Gridftp: Advantages

Gridftp: Advantages

GridFTP: Advantages

Caitlin Minteer

RadfordUniversity

What Is GridFTP?

GridFTP is a high-performance, secure, reliable data transfer protocol optimized for high-bandwidth wide-area networks. It is based upon the Internet FTP protocol, and it implements extensions for high-performance operation that were either already specified in the FTP specification but not commonly implemented or that were proposed as extensions by our team. The current GridFTP protocol specification is now a "proposed recommendation" document in the Global Grid Forum (GFD-R-P.020).

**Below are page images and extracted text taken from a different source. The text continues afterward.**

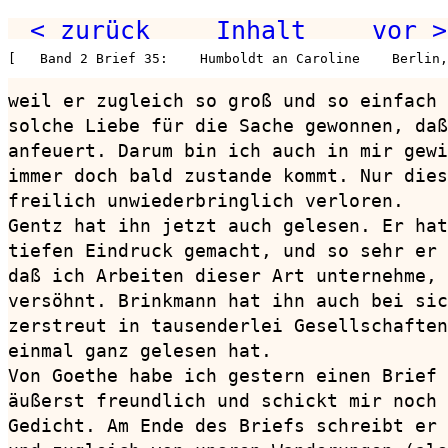
< zurück
Inhalt
vor >
[   Band 2 Brief 35:    Humboldt an Caroline    Berlin,
weil er zugleich so groß und so einfach 
solche Liebe für die Sache gewonnen, daß
anfeuert. Darum bin ich auch in mir gewi
immer doch bald zustande kommt. Nur dies
freilich unwiederbringlich verloren.

Gentz hat ihn jetzt auch gelesen. Er hat
tiefen Eindruck gemacht, und so sehr er 
daß ich Arbeiten dieser Art unternehme, 
versöhnt. Brinkmann hat ihn auch bei sic
zerstreut in tausenderlei Gesellschaften
einmal ganz gelesen hat.

Von Goethe habe ich gestern einen Brief 
äußerst freundlich und schickt mir noch 
Gedicht. Am Ende des Briefs schreibt er 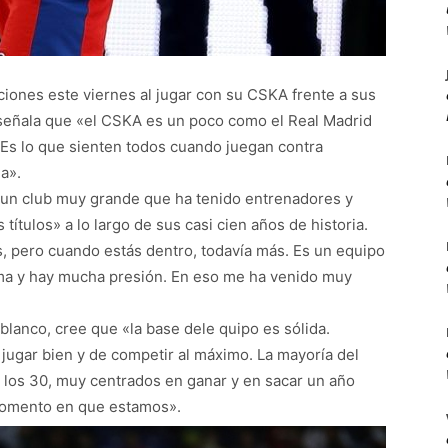
ciones este viernes al jugar con su CSKA frente a sus
e señala que «el CSKA es un poco como el Real Madrid
 Es lo que sienten todos cuando juegan contra
ga».
 un club muy grande que ha tenido entrenadores y
tulos» a lo largo de sus casi cien años de historia.
s, pero cuando estás dentro, todavía más. Es un equipo
ma y hay mucha presión. En eso me ha venido muy
blanco, cree que «la base dele quipo es sólida.
jugar bien y de competir al máximo. La mayoría del
 los 30, muy centrados en ganar y en sacar un año
 momento en que estamos».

GridFTP uses basic Grid security on both control (command) and data channels. Other features include multiple data channels for parallel transfers, partial file transfers, third-party (direct server-to-server) transfers, reusable data channels, and command pipelining.

Advantages of GridFTP

GridFTP is mainly used for securely moving very large amounts of data in the scientific and commercial communities. There are several reasons that give GridFTP this advantage. These include Security, the use of Parallel Streams, the use of Striping, Partial File Transfer, Reliable and Restartable data transfer, Data Extensibility, and Protocol Extensibility.

Security: Security tools deal with authentication or establishing the identity of users or services, protecting communications, and determining authorization,which is who is allowed to perform what actions, as well as with supporting functions such as managing user credentials and maintaining group membership information.The Globus GridFTP server and client use the Grid Security Infrastructure (GSI) protocol that allows a secure Public Key Infrastructure (PKI) interface, andadds the capability of delegated authority through certificates. By using delegated authority it eliminates the need for the user to enter passwords onto hundreds of different sites. This is done by enabling single sign-on in virtual organizations.

Performance using Parallel Streams: GridFTP supports multiple TCP streams in parallel between a single source and destination. On wide-area links, this feature can improve aggregate bandwidth relative to that achieved by a single stream. Typical performance improvements range from a factor of 3 to 5 times higher than FTP alone, by using multiple parallel streams to minimize bottlenecks inherent in TCP/IP. See Performance Tuning of GridFTP.
Performance using Striping:GridFTP supports striped parallel file transfers that can increase this performance factor by an order of magnitude. Moreover, striping and parallelism may be used in tandem; that is, one may have multiple TCP streams open between each of the multiple servers participating in a striped transfer. See also GridFTP Striping Architecture and Performance.
Partial File Transfer:In many cases in the scientific community it is expedient to download only portions of a large file, instead of the entire file. GridFTP supports this capability by specifying the byte position in the file to begin the transfer.
Third Party Control and Reliable/Restartable Data Transfer:In many cases, reliability is more important than speed. In fact, the desire for speed is born out of the user needing to baby-sit the transfer, not some intrinsic application need. To enable reliability, the GridFTP server automatically sends restart markers (checkpoints) to the client. If the transfer has a fault, the client may restart the transfer and provide the markers received. The server will restart the transfer, picking up where it left off based on the markers. The Reliable File Transfer (RFT) service goes one step further by providing a service interface (job submission like interface) and writing the restart markers to a database so that it can survive a local fault. Additionally clients are able to act as a third-party to initiate transfers between remote sites.
Data Extensibility:The Data Storage Interface (DSI) completely abstracts away the underlying storage. If the user can implement the DSI, then a GridFTP-compliant server can be put in front of the source of data. We currently have DSIs for POSIX filesystems, HPSS, the Storage Resource Broker (SRB), and a prototype DSI for doing space reservation via the Condor NeST storage utility.
Protocol Extensibility:The Globus eXtensible IO (XIO) system utilizes a read, write, open, close abstraction that Globus GridFTP is able to leverge in order to be transport protocol agnostic. Hence, in environments where it makes sense, protocols much more aggressive than TCP can be utilized. To meet more specific extensibility needs, we also provide easy-to-use development libraries. Currently there is an XIO driver for UDT.